Quatre fois, dans le cours de cette journée, la plus solennelle qui se soit levée sur le monde depuis la création de la lumière, Jésus a daigné manifester sa résurrection. Il lui reste maintenant à se faire voir aux Apôtres rassemblés, et à les mettre en mesure de joindre leur expérience personnelle au témoignage qu'ils ont accepté de la bouche de Pierre. Mais telle est la condescendance de notre divin ressuscité envers ceux qui s'attachèrent à lui dans les jours de sa vie mortelle, que, laissant pour quelques moments encore ceux qu'il nomme ses frères et qui maintenant ne doutent plus de son triomphe, il songe d'abord à consoler deux coeurs qui sont affligés à son sujet, mais dont l'affliction n'a cependant d'autre cause que leur peu de foi.
Sur la route de Jérusalem à Emmaüs cheminent lentement et tristement deux voyageurs. A leur extérieur abattu, on juge aisément qu'une cruelle déception les a atteints ; qui sait même s'ils ne s'éloignent pas de la ville par un sentiment d'inquiétude ? Ils étaient disciples de Jésus, lorsqu'il vivait ; mais la mort honteuse et violente de ce maître en qui ils avaient cru leur a causé une désolation aussi amère que profonde. Humiliés d'avoir compromis leur honneur en suivant un homme qui n'était pas ce qu'ils avaient pensé, ils s'étaient tenus cachés durant les premières heures qui suivirent son supplice ; mais tout à coup on a parlé de sépulcre ouvert et forcé, de la disparition d'un corps enseveli. Les ennemis de Jésus sont puissants, et sans doute en ce moment ils informent contre les violateurs d'un tombeau dont la pierre était scellée du sceau de l'autorité publique. Il est à croire que l'enquête amènera devant leur tribunal ceux qui s'étaient attachés à la suite d'un Messie que la Synagogue a crucifié entre deux voleurs. Tel était sans doute le sujet du dialogue de nos deux voyageurs.

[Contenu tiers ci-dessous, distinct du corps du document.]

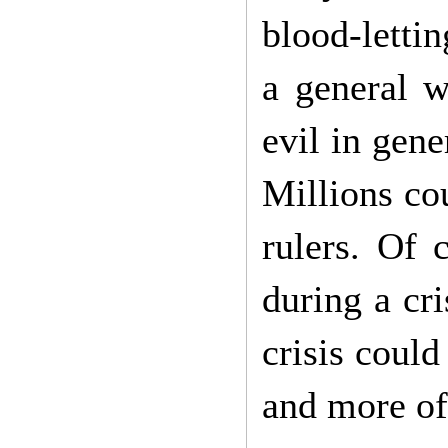
blood-letti
a general w
evil in gene
Millions cou
rulers. Of 
during a cri
crisis coul
and more of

Mais voici qu'ils sont joints par un troisième, et ce troisième voyageur est Jésus lui-même.
La concentration de leurs pensées sur l'objet lugubre qui les occupe leur a enlevé la liberté de reconnaître ses traits ; ainsi, lorsque nous nous laissons aller à une douleur trop humaine, nous arrive-t-il de perdre de vue le divin compagnon qui vient se placer près de nous, pour cheminer avec nous et raffermir nos espérances. Jésus interroge ces deux hommes sur le sujet de leur tristesse ; ils le lui avouent avec simplicité ; et ce Roi de gloire, ce vainqueur de la mort en ce jour même, daigne balbutier avec eux, et leur expliquer, chemin faisant, toute la série des divins oracles qui annonçaient les humiliations, la mort et le triomphe final du Rédempteur d'Israël.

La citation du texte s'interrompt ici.